Q.膠使用の液体墨と合成糊剤使用液体墨の比較について。

.ご質問にお答えする前に、なぜ合成糊剤使用の液体墨ができたのかをお話しします。ご存じの通り昭和30年頃までは、液体墨と言えば墨汁しかありませんでした。これは膠と煤を練り合わせ、ニガリ(主成分 塩化マグネシウム)を大量に加え、液の比重を上げ、煤の沈殿を押さえると同時に塩漬けにすることにより膠のゲル化を防止し、さらにホルマリンで膠の腐敗を止めたものです。この製品は和紙には向きませんが、吸い込みの少ない洋紙には黒光りして、絵の具の黒では出せない美しさを持ていましたので、非常に乾燥が遅いのですが良く売れていました。反面、吸い込みの強い紙に書きますと皮膜を作る膠液が紙に吸いとられ、煤だけが表面に残り品の無い黒になり、おまけに乾燥が遅く、また、一度乾いても梅雨時分には空気中の水分を吸ってべたつく代物で、勿論表具のできるものではありません。

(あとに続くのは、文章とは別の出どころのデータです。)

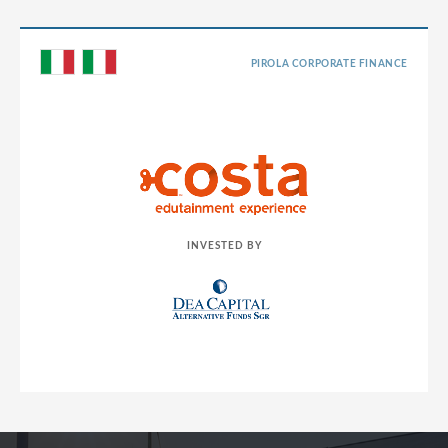
PIROLA CORPORATE FINANCE
INVESTED BY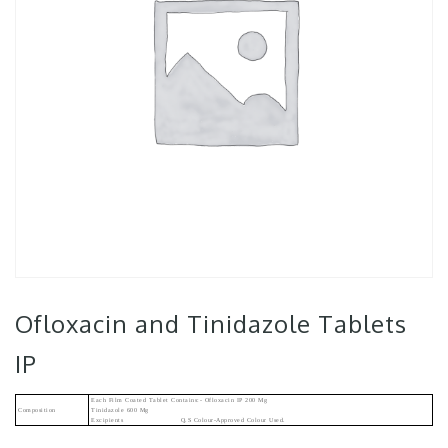
Ofloxacin and Tinidazole Tablets
IP
Each Film Coated Tablet Contains:- Ofloxacin IP 200 Mg
Composition
Tinidazole 600 Mg
Excipients Q.s Colour-Approved Colour Used.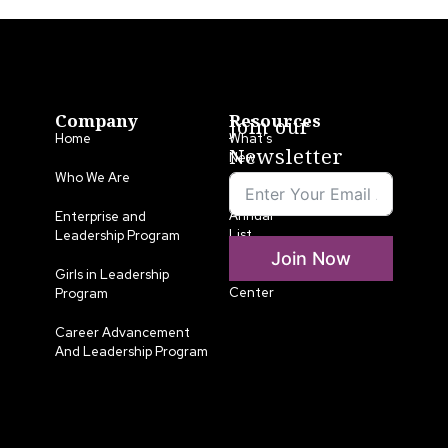
Company
Resources
Join our
Home
What’s
Newsletter
New
Who We Are
LLA
Annual
Enterprise and
List
Leadership Program
Join Now
Media
Girls in Leadership
Center
Program
Career Advancement
And Leadership Program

  戦後10年近く経過し世の中も収まり、書道を志す人も増え始め、学校教育にも書写が取り入れられるようになりました。この時期に先生方から墨汁に代わる乾きの早い、和紙に適した墨色の良い学童用の液体墨を造るようにとのご依頼を沢山戴くようになりました。これからの学校教育には、授業時間の制約上良質な液体墨が必要になる。日本の書写教育のために早急に開発するようにとのことでした。膠は固形墨を造るためには、これほど重要で便利な材料はありません。科学技術の進んだ現在でも膠に代わり得る材料は無いのです。膠の持つ特質に、温度が下がるとゲル化するという性質があります。煮魚の汁が、冬の寒い日にゼリ−状ににこごり、大変おいしいことは皆様もご存じのことと思います。これは魚の膠質が気温の低下でゼリ−化したものです。この性質を利用して冬に固形墨を造ります。膠は蛋白質ですので、細菌の寒天培養と同じく、気温の高い時期に製造しますと空気中の雑菌を拾い猛烈な勢いで繁殖し腐敗します。墨が厳寒期に製造されるのは、腐敗菌の繁殖を抑えゲル化強度を高め、墨の内部から低温乾燥し墨を均一に締め上げていくのが墨造りで、墨がこの世に生まれてから2000年以上になりますが、この原理は変わりません。日本における墨の故郷奈良では、冬の風物詩になっております。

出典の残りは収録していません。